• Input data
* * * * *
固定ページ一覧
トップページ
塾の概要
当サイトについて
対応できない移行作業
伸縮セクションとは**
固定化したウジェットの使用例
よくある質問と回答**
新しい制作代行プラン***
* * * * *
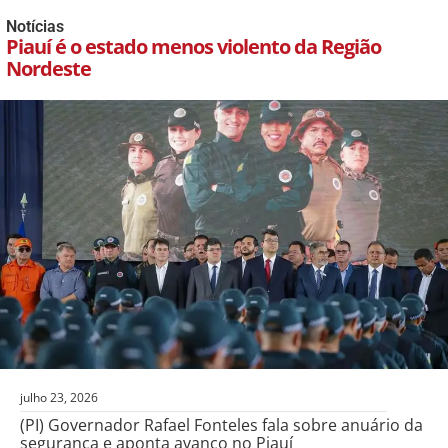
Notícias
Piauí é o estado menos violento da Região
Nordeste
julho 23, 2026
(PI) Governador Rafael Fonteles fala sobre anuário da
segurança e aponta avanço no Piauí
* * * * *
• Activity
Search the entries for the word "Piauí". Copy each line where it appears.

• Answer to this exercise
Piauí é o estado menos violento da Região
segurança e aponta avanço no Piauí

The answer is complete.